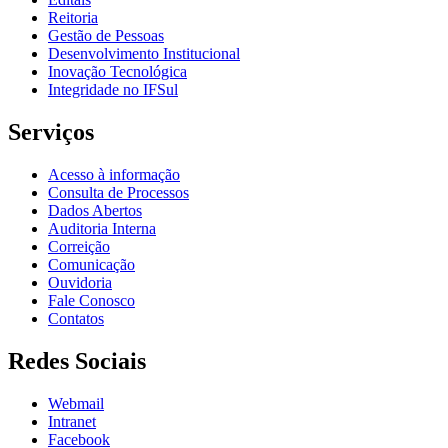
Reitoria
Gestão de Pessoas
Desenvolvimento Institucional
Inovação Tecnológica
Integridade no IFSul
Serviços
Acesso à informação
Consulta de Processos
Dados Abertos
Auditoria Interna
Correição
Comunicação
Ouvidoria
Fale Conosco
Contatos
Redes Sociais
Webmail
Intranet
Facebook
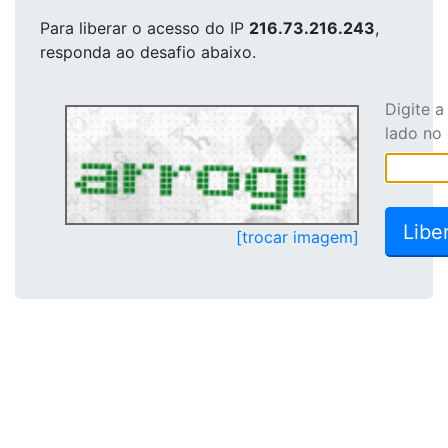
Para liberar o acesso
do IP
216.73.216.243
,
responda ao desafio abaixo.
Digite 
lado no
[trocar imagem]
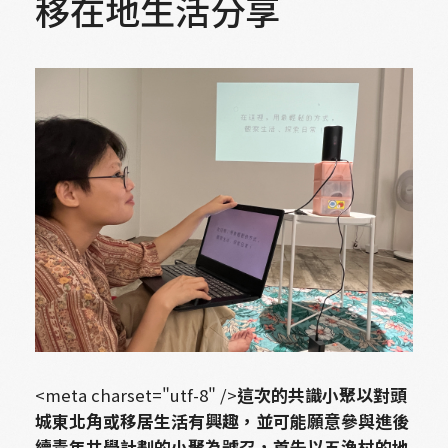
移在地生活分享
<meta charset="utf-8" />
這次的共識小聚以對頭
城東北角或移居生活有興趣，並可能願意參與進後
續青年共學計劃的小聚為號召，首先以五漁村的地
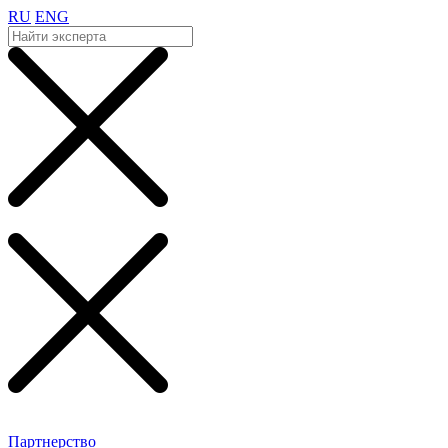
RU
ENG
Партнерство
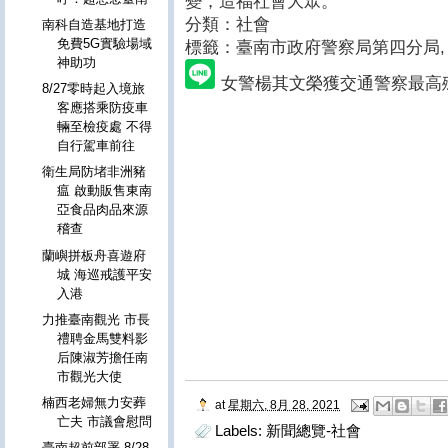
變，造福社會大眾。
分類：社會
南科自造基地打造
免費5G實驗場域
標籤：臺南市政府警察局第四分局
,
神助功
女警楊其文榮獲交通警察最高
8/27零時起入境旅
客應搭乘防疫車
輛至檢疫處 不得
自行駕車前往
衛生局防堵非洲豬
瘟 啟動販售東南
亞食品肉品來源
稽查
蘭嶼拼板舟喜遊府
城 海巡戒護平安
入港
力推臺南觀光 市長
禮聘金馬雙料影
后陳淑芳擔任南
市觀光大使
楠西老婦無力安葬
at
星期六, 8月 28, 2021
亡夫 市議會慰問
Labels:
新聞總覽-社會
臺南超前部署 8/28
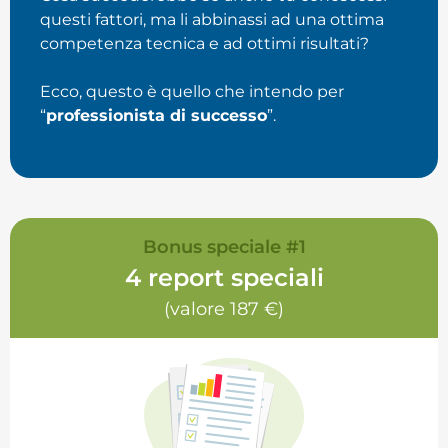
questi fattori, ma li abbinassi ad una ottima
competenza tecnica e ad ottimi risultati?
Ecco, questo è quello che intendo per
“
professionista di successo
”.
Bonus speciale #1
4 report speciali
(valore 187 €)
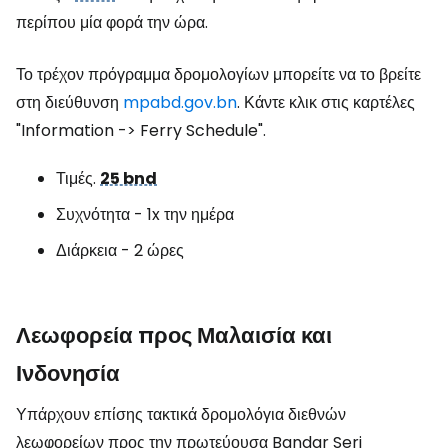
περίπου μία φορά την ώρα.
Το τρέχον πρόγραμμα δρομολογίων μπορείτε να το βρείτε
στη διεύθυνση
mpabd.gov.bn
. Κάντε κλικ στις καρτέλες
"Information -> Ferry Schedule".
Τιμές.
25 bnd
Συχνότητα - 1x την ημέρα
Διάρκεια - 2 ώρες
Λεωφορεία προς Μαλαισία και
Ινδονησία
Υπάρχουν επίσης τακτικά δρομολόγια διεθνών
λεωφορείων προς την πρωτεύουσα Bandar Seri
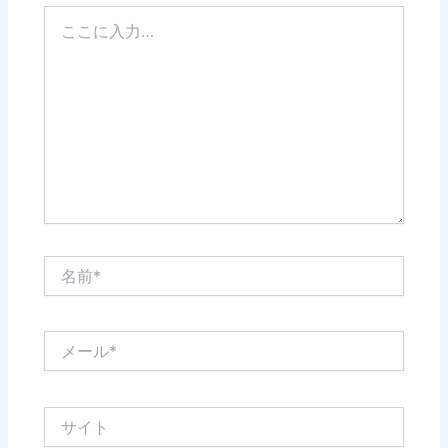
こ
こ
に
入
力…
名
前
*
メ
ー
ル
*
サ
イ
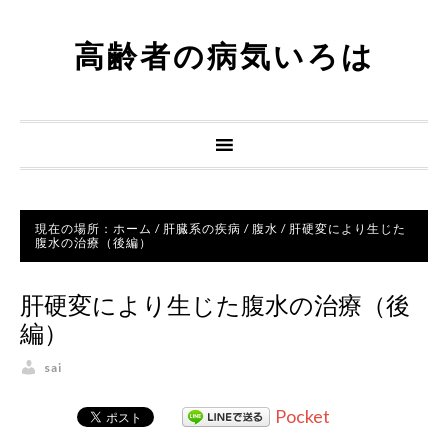
高齢者の病気いろは
現在の場所：
ホーム
/
肝臓系の疾病
/
腹水
/
肝硬変により生じた
腹水の治療（後編）
肝硬変により生じた腹水の治療（後
編）
sai
Pocket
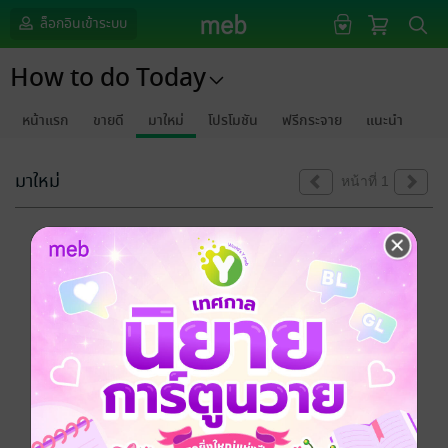
ล็อกอินเข้าระบบ
How to do Today
หน้าแรก
ขายดี
มาใหม่
โปรโมชัน
ฟรีกระจาย
แนะนำ
มาใหม่
หน้าที่ 1
ขออภัยด้วยนะคะ
ไม่พบข้อมูลในหัวข้อที่คุณกำลังชมค่ะ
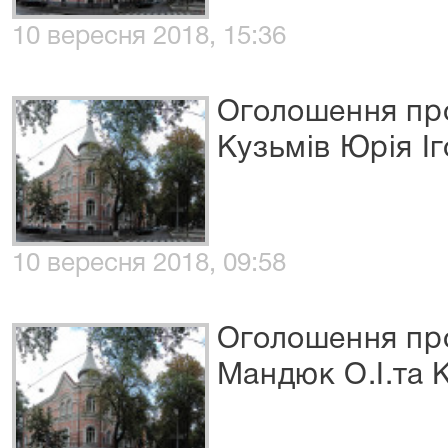
10 вересня 2018, 15:36
Оголошення про
Кузьмів Юрія І
10 вересня 2018, 09:58
Оголошення про
Мандюк О.І.та 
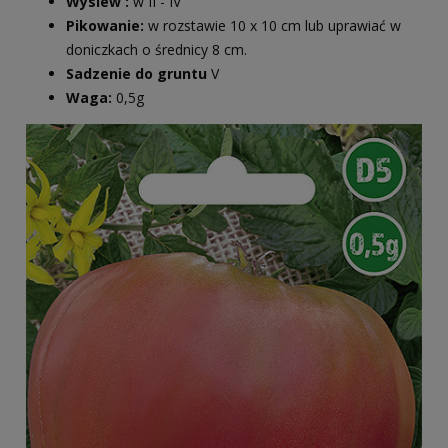
Wysiew :
w II - IV
Pikowanie:
w rozstawie 10 x 10 cm lub uprawiać w
doniczkach o średnicy 8 cm.
Sadzenie do gruntu
V
Waga:
0,5g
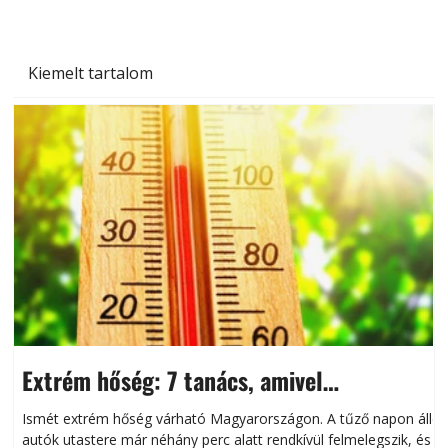
Kiemelt tartalom
Extrém hőség: 7 tanács, amivel
megóvhatjuk autónkat a nyári károktól
Ismét extrém hőség várható Magyarországon. A tűző napon álló
autók utastere már néhány perc alatt rendkívül felmelegszik, és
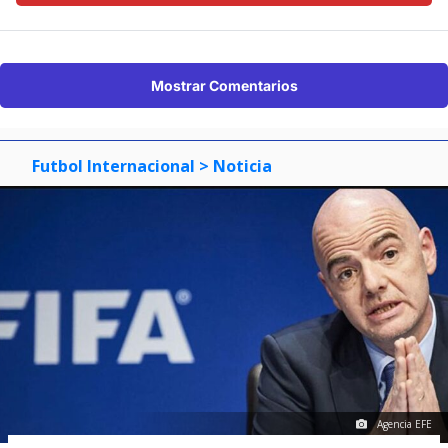
Mostrar Comentarios
Futbol Internacional
> Noticia
Agencia EFE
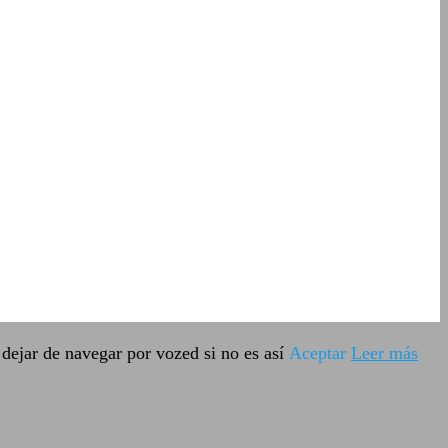
dejar de navegar por vozed si no es así
Aceptar
Leer más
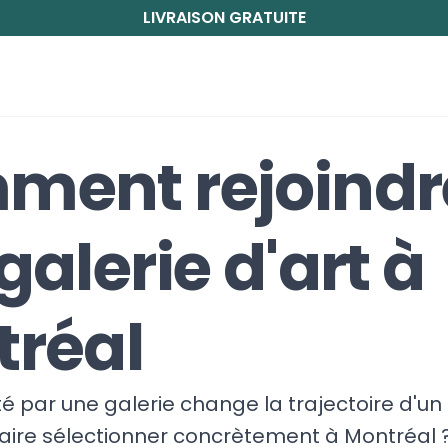
LIVRAISON GRATUITE
ment rejoindr
galerie d'art à
réal
é par une galerie change la trajectoire d'un 
ire sélectionner concrètement à Montréal ?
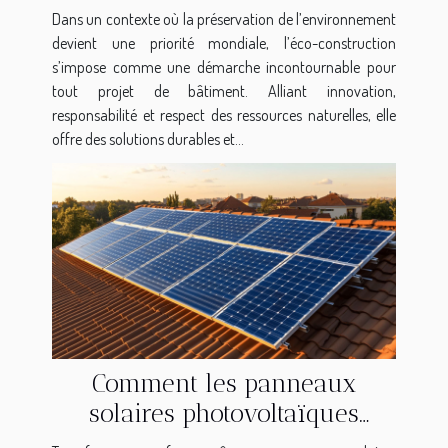
votre projet de bâtiment
Dans un contexte où la préservation de l’environnement
devient une priorité mondiale, l’éco-construction
s’impose comme une démarche incontournable pour
tout projet de bâtiment. Alliant innovation,
responsabilité et respect des ressources naturelles, elle
offre des solutions durables et...
Comment les panneaux
solaires photovoltaïques
transforment-ils votre foyer ?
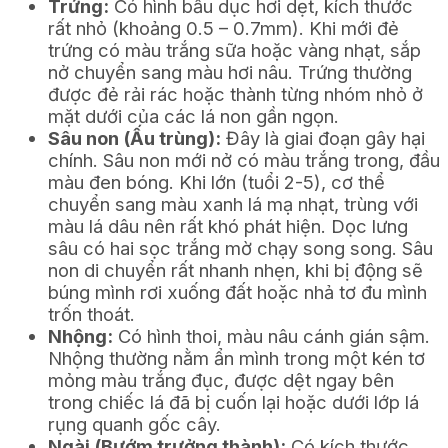
Trứng:
Có hình bầu dục hơi dẹt, kích thước
rất nhỏ (khoảng 0.5 – 0.7mm). Khi mới đẻ
trứng có màu trắng sữa hoặc vàng nhạt, sắp
nở chuyển sang màu hơi nâu. Trứng thường
được đẻ rải rác hoặc thành từng nhóm nhỏ ở
mặt dưới của các lá non gần ngọn.
Sâu non (Ấu trùng):
Đây là giai đoạn gây hại
chính. Sâu non mới nở có màu trắng trong, đầu
màu đen bóng. Khi lớn (tuổi 2-5), cơ thể
chuyển sang màu xanh lá mạ nhạt, trùng với
màu lá dâu nên rất khó phát hiện. Dọc lưng
sâu có hai sọc trắng mờ chạy song song. Sâu
non di chuyển rất nhanh nhẹn, khi bị động sẽ
búng mình rơi xuống đất hoặc nhả tơ đu mình
trốn thoát.
Nhộng:
Có hình thoi, màu nâu cánh gián sậm.
Nhộng thường nằm ẩn mình trong một kén tơ
mỏng màu trắng đục, được dệt ngay bên
trong chiếc lá đã bị cuốn lại hoặc dưới lớp lá
rụng quanh gốc cây.
Ngài (Bướm trưởng thành):
Có kích thước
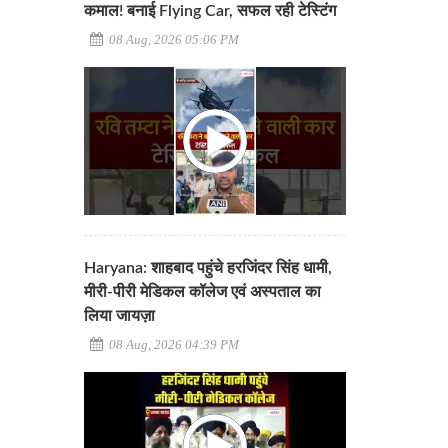
कमाल! बनाई Flying Car, सफल रही टेस्टिंग
08 Aug, 2026 05:06 PM
Haryana: शाहबाद पहुंचे हरजिंदर सिंह धामी,
मीरी-पीरी मेडिकल कॉलेज एवं अस्पताल का
लिया जायज़ा
08 Aug, 2026 04:39 PM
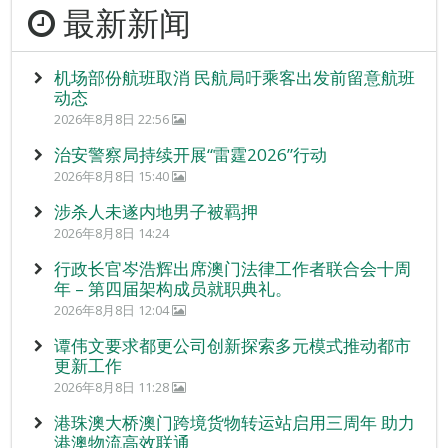
最新新闻
机场部份航班取消 民航局吁乘客出发前留意航班
动态
2026年8月8日 22:56
治安警察局持续开展“雷霆2026”行动
2026年8月8日 15:40
涉杀人未遂内地男子被羁押
2026年8月8日 14:24
行政长官岑浩辉出席澳门法律工作者联合会十周
年 – 第四届架构成员就职典礼。
2026年8月8日 12:04
谭伟文要求都更公司创新探索多元模式推动都市
更新工作
2026年8月8日 11:28
港珠澳大桥澳门跨境货物转运站启用三周年 助力
港澳物流高效联通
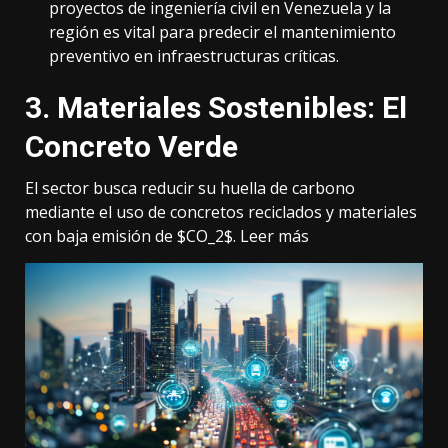
proyectos de ingeniería civil en Venezuela y la
región es vital para predecir el mantenimiento
preventivo en infraestructuras críticas.
3. Materiales Sostenibles: El
Concreto Verde
El sector busca reducir su huella de carbono
mediante el uso de concretos reciclados y materiales
con baja emisión de $CO_2$.
Leer más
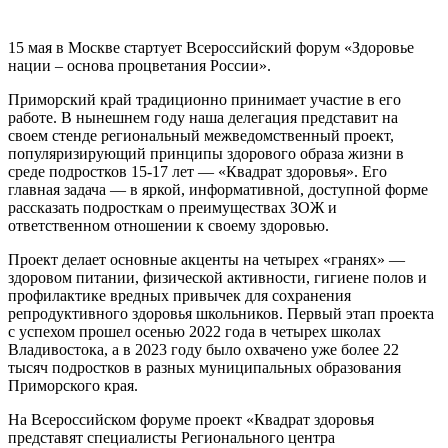
15 мая в Москве стартует Всероссийский форум «Здоровье
нации – основа процветания России».
Приморский край традиционно принимает участие в его
работе. В нынешнем году наша делегация представит на
своем стенде региональный межведомственный проект,
популяризирующий принципы здорового образа жизни в
среде подростков 15-17 лет — «Квадрат здоровья». Его
главная задача — в яркой, информативной, доступной форме
рассказать подросткам о преимуществах ЗОЖ и
ответственном отношении к своему здоровью.
Проект делает основные акценты на четырех «гранях» —
здоровом питании, физической активности, гигиене полов и
профилактике вредных привычек для сохранения
репродуктивного здоровья школьников. Первый этап проекта
с успехом прошел осенью 2022 года в четырех школах
Владивостока, а в 2023 году было охвачено уже более 22
тысяч подростков в разных муниципальных образования
Приморского края.
На Всероссийском форуме проект «Квадрат здоровья
представят специалисты Регионального центра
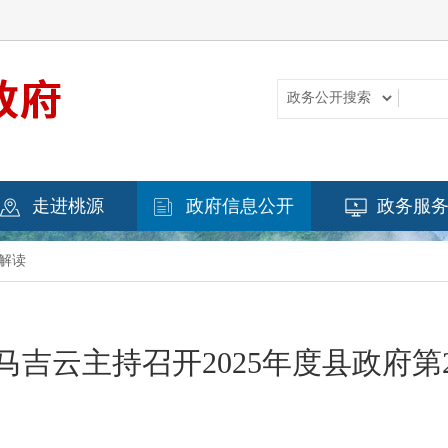
走进桃源
政府信息公开
政务服
解读
马吉云主持召开2025年度县政府第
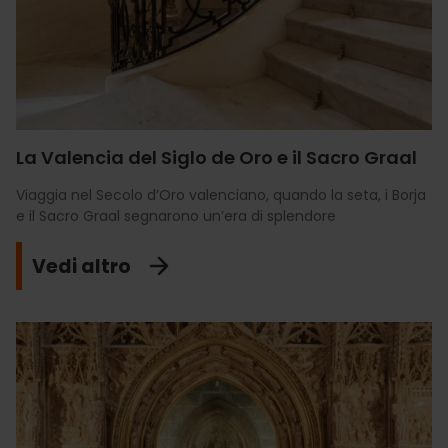
La Valencia del Siglo de Oro e il Sacro Graal
Viaggia nel Secolo d’Oro valenciano, quando la seta, i Borja
e il Sacro Graal segnarono un’era di splendore
Vedi altro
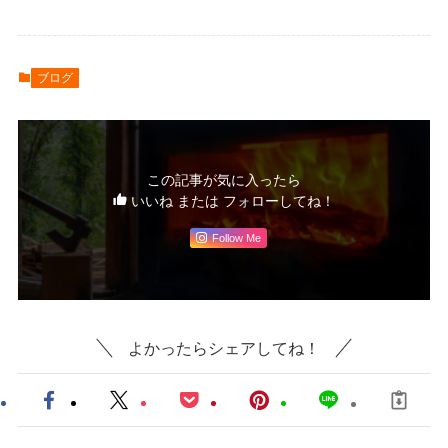
ブログ
この記事が気に入ったら
いいね または フォローしてね！
Follow Me
よかったらシェアしてね！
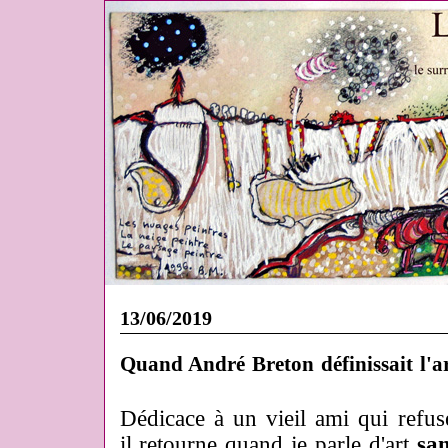
13/06/2019
Quand André Breton définissait l'art
Dédicace à un vieil ami qui refu
il retourne quand je parle d'art
san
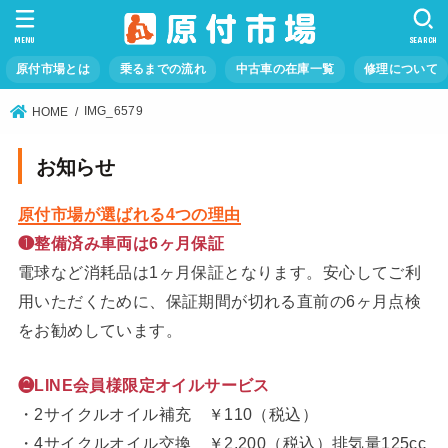
MENU
SEARCH
原付市場とは
乗るまでの流れ
中古車の在庫一覧
修理について
IMG_6579
HOME
お知らせ
原付市場が選ばれる4つの理由
❶整備済み車両は6ヶ月保証
電球など消耗品は1ヶ月保証となります。安心してご利
用いただくために、保証期間が切れる直前の6ヶ月点検
をお勧めしています。
❷LINE会員様限定オイルサービス
・2サイクルオイル補充 ￥110（税込）
・4サイクルオイル交換 ￥2,200（税込）排気量125cc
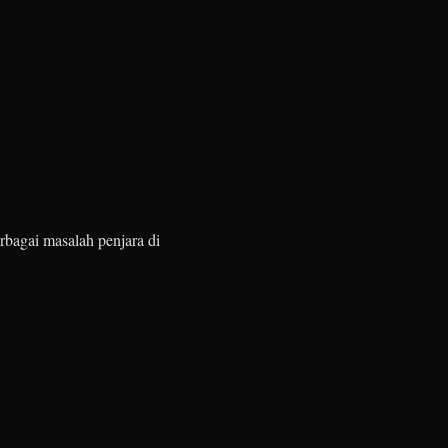
rbagai masalah penjara di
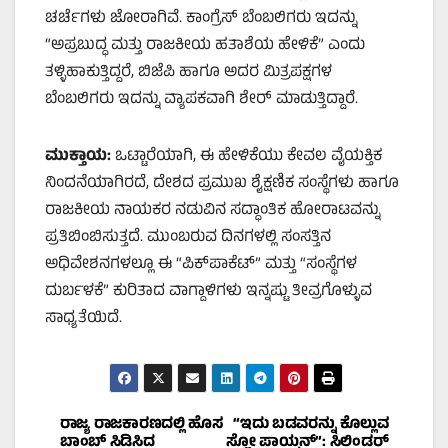
ಚರ್ಚೆಗಳು ಜೋರಾಗಿವೆ. ಕಾಂಗ್ರೆಸ್ ಬೆಂಬಲಿಗರು ಇದನ್ನು
“ಅಪ್ರಬುದ್ಧ ಮತ್ತು ರಾಜಕೀಯ ಹತಾಶೆಯ ಹೇಳಿಕೆ” ಎಂದು
ತಳ್ಳಿಹಾಕುತ್ತಿದ್ದರೆ, ಬಿಜೆಪಿ ಹಾಗೂ ಅದರ ಮಿತ್ರಪಕ್ಷಗಳ
ಬೆಂಬಲಿಗರು ಇದನ್ನು ವ್ಯಾಪಕವಾಗಿ ಶೇರ್ ಮಾಡುತ್ತಿದ್ದಾರೆ.
ಮುಕ್ತಾಯ:
ಒಟ್ಟಾರೆಯಾಗಿ, ಈ ಹೇಳಿಕೆಯು ಕೇವಲ ವೈಯಕ್ತಿಕ
ನಿಂದನೆಯಾಗಿರದೆ, ದೇಶದ ಪ್ರಮುಖ ಶೈಕ್ಷಣಿಕ ಸಂಸ್ಥೆಗಳು ಹಾಗೂ
ರಾಜಕೀಯ ನಾಯಕರ ನಡುವಿನ ಸದ್ಧಾಂತಿಕ ಹೋರಾಟವನ್ನು
ಪ್ರತಿಬಿಂಬಿಸುತ್ತದೆ. ಮುಂಬರುವ ದಿನಗಳಲ್ಲಿ ಸಂಸತ್ತಿನ
ಅಧಿವೇಶನಗಳಲ್ಲೂ ಈ “ಪಿಕ್‌ಪಾಕೆಟ್” ಮತ್ತು “ಸಂಸ್ಥೆಗಳ
ದುರ್ಬಳಕೆ” ಕುರಿತಾದ ವಾಗ್ದಾಳಿಗಳು ಇನ್ನಷ್ಟು ತೀವ್ರಗೊಳ್ಳುವ
ಸಾಧ್ಯತೆಯಿದೆ.
Post
ರಾಜ್ಯ ರಾಜಕಾರಣದಲ್ಲಿ ಹೊಸ
“ಇದು ಬಡವರನ್ನು ಕೊಲ್ಲುವ
ಬಾಂಬ್ ಸಿಡಿಸಿದ
ಸ್ಲೋ ಪಾಯ್ಸನ್”: ಸಿಲಿಂಡರ್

(Exercise): When a line of the material holds the string "trùng", copy that line.

(Answer for this exercise):
Sâu non (Ấu trùng):
chuyển sang màu xanh lá mạ nhạt, trùng với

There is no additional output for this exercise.